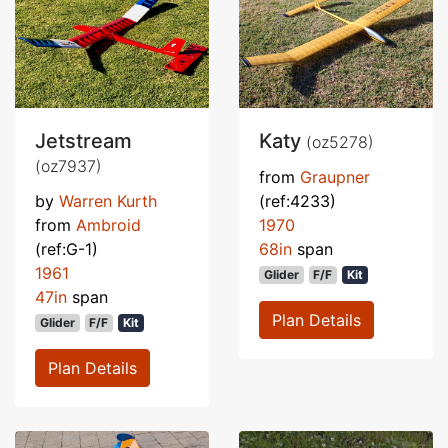
Jetstream
Katy
(oz5278)
(oz7937)
from
Graupner
by
Warren Kurth
(ref:4233)
from
Ambroid
1970
(ref:G-1)
68in
span
1961
Glider
F/F
Kit
47in
span
Plan Details
Glider
F/F
Kit
Plan Details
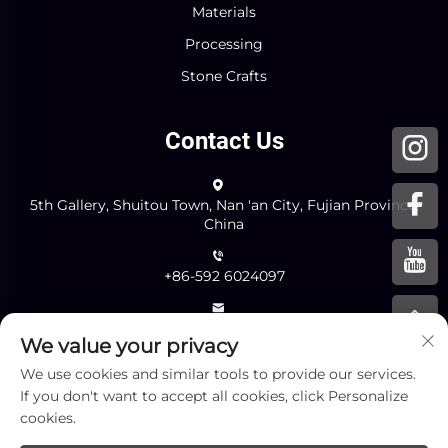
Materials
Processing
Stone Crafts
Contact Us
5th Gallery, Shuitou Town, Nan 'an City, Fujian Province,
China
+86-592 6024097
[email protected]
We value your privacy
We use cookies and similar tools to provide our services.
If you don't want to accept all cookies, click Personalize
Send
cookies.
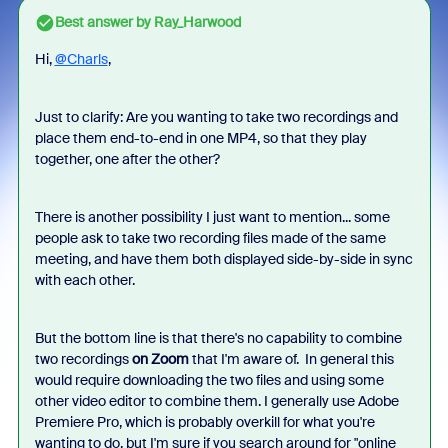
Best answer by
Ray_Harwood
Hi,
@Charls
,
Just to clarify: Are you wanting to take two recordings and
place them end-to-end in one MP4, so that they play
together, one after the other?
There is another possibility I just want to mention... some
people ask to take two recording files made of the same
meeting, and have them both displayed side-by-side in sync
with each other.
But the bottom line is that there's no capability to combine
two recordings
on Zoom
that I'm aware of. In general this
would require downloading the two files and using some
other video editor to combine them. I generally use Adobe
Premiere Pro, which is probably overkill for what you're
wanting to do, but I'm sure if you search around for "online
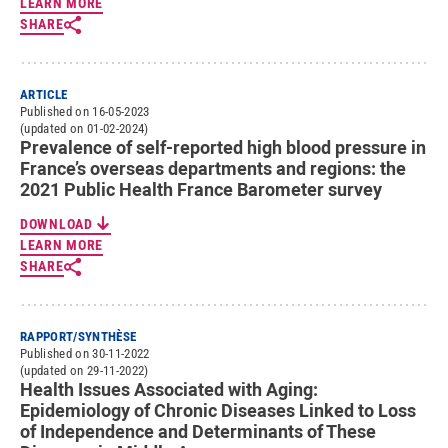
LEARN MORE
SHARE
ARTICLE
Published on 16-05-2023
(updated on 01-02-2024)
Prevalence of self-reported high blood pressure in
France’s overseas departments and regions: the
2021 Public Health France Barometer survey
DOWNLOAD
LEARN MORE
SHARE
RAPPORT/SYNTHÈSE
Published on 30-11-2022
(updated on 29-11-2022)
Health Issues Associated with Aging:
Epidemiology of Chronic Diseases Linked to Loss
of Independence and Determinants of These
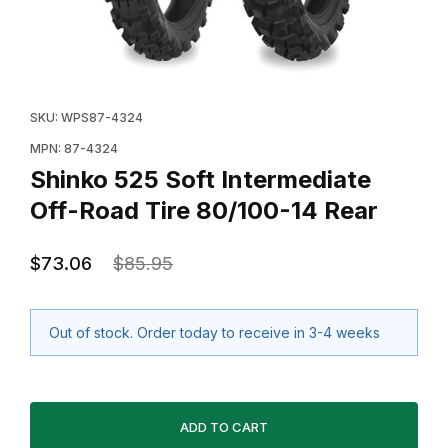
Thumbnail Filmstrip of Shinko 525 Soft Intermediate Of
Purchase Shinko 525 Soft Intermediate Off-Road Tire
SKU: WPS87-4324
MPN: 87-4324
Shinko 525 Soft Intermediate
Off-Road Tire 80/100-14 Rear
$73.06
$85.95
Out of stock. Order today to receive in 3-4 weeks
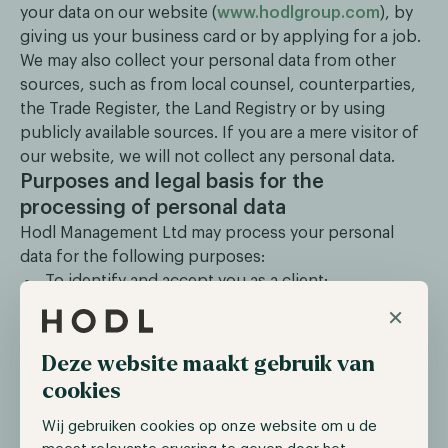
your data on our website (
www.hodlgroup.com
), by
giving us your business card or by applying for a job.
We may also collect your personal data from other
sources, such as from local counsel, counterparties,
the Trade Register, the Land Registry or by using
publicly available sources. If you are a mere visitor of
our website, we will not collect any personal data.
Purposes and legal basis for the
processing of personal data
Hodl Management Ltd may process your personal
data for the following purposes:
To identify and accept you as a client;
To provide our services;
×
To comply with our legal and regulatory
obligations;
Deze website maakt gebruik van
For marketing and business development
cookies
activities, such as news updates, invitations for
our events and other marketing communications
Wij gebruiken cookies op onze website om u de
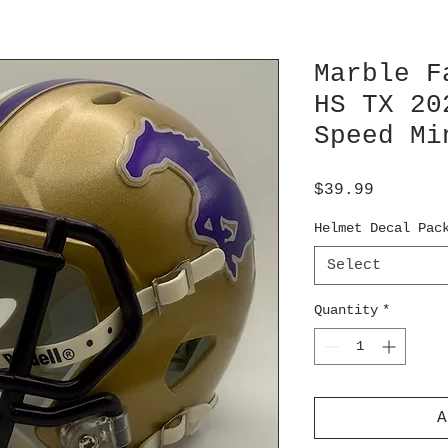
Marble F
HS TX 20
Speed Mi
Price
$39.99
Helmet Decal Pac
Select
Quantity
*
A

====================

* [TASK BRIEF] Look through the material above and pick out each line holding the word "marketing".

* [ANSWER TO THE EXERCISE]
For marketing and business development
our events and other marketing communications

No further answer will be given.